Power Makes Us Sick

Power Makes us Sick (PMS) is a creative research project focusing on autonomous health care practices and networks from a feminist perspective. PMS seeks to understand the ways that our mental, physical, and social health is impacted by imbalances in and abuses of power. We can see that mobility, forced or otherwise, is an increasingly common aspect of life in the anthropocene. PMS is motivated to develop free tools of solidarity, resistance, and sabotage that respond to these conditions and are informed by a deep concern for planetary well-being.  PMS is working together to forge an accountability model of health that can function multilocally and without requiring place-based fixity or institutional support.
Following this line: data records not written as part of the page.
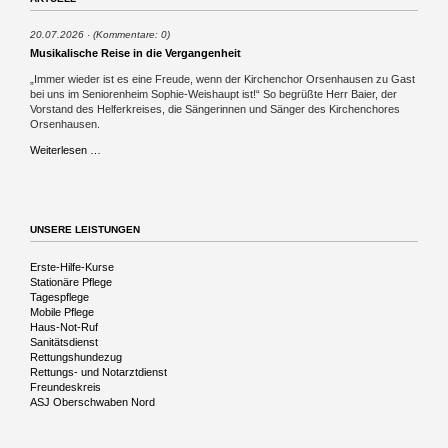
20.07.2026
(Kommentare: 0)
Musikalische Reise in die Vergangenheit
„Immer wieder ist es eine Freude, wenn der Kirchenchor Orsenhausen zu Gast
bei uns im Seniorenheim Sophie-Weishaupt ist!“ So begrüßte Herr Baier, der
Vorstand des Helferkreises, die Sängerinnen und Sänger des Kirchenchores
Orsenhausen.
Musikalische
Weiterlesen …
Reise
in
die
Vergangenheit
UNSERE LEISTUNGEN
Navigation
Erste-Hilfe-Kurse
überspringen
Stationäre Pflege
Tagespflege
Mobile Pflege
Haus-Not-Ruf
Sanitätsdienst
Rettungshundezug
Rettungs- und Notarztdienst
Freundeskreis
ASJ Oberschwaben Nord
This accountability model for health - mental, physical, and social - will operate irrespective of place, and for all bodies seeking health care in assistance with all ailments and disempowerments. This tool would be informed by the integrated model of health implemented by the clinic at Bio.me in Thessaloniki and the mental health questionnaire developed by the Icarus Project in NYC, and other relevant tools we continue to encounter along the way. Inspired by the Bio.me system, our model functions as a triage system that helps participants understand the complete picture of a person’s health first through a longform interview, followed by periodic ‘check-ins’ or urgent calls with the committed group.  case ‘health practitioners’ are understood as those who share the responsibility of one another’s health. This means that accountability works in all directions and that if we uphold certain procedures, everyone is capable of providing care. Following the initial long interview, a ‘health card’ is generated and shared among the team, which includes the care seeker. This serves as a health record that can be added to over time and that the care seeker can use in emergencies. Through long term support and awareness of individual and social patterns, the health care practitioners can connect health care seekers with local resources, provide consultation, and solidarity.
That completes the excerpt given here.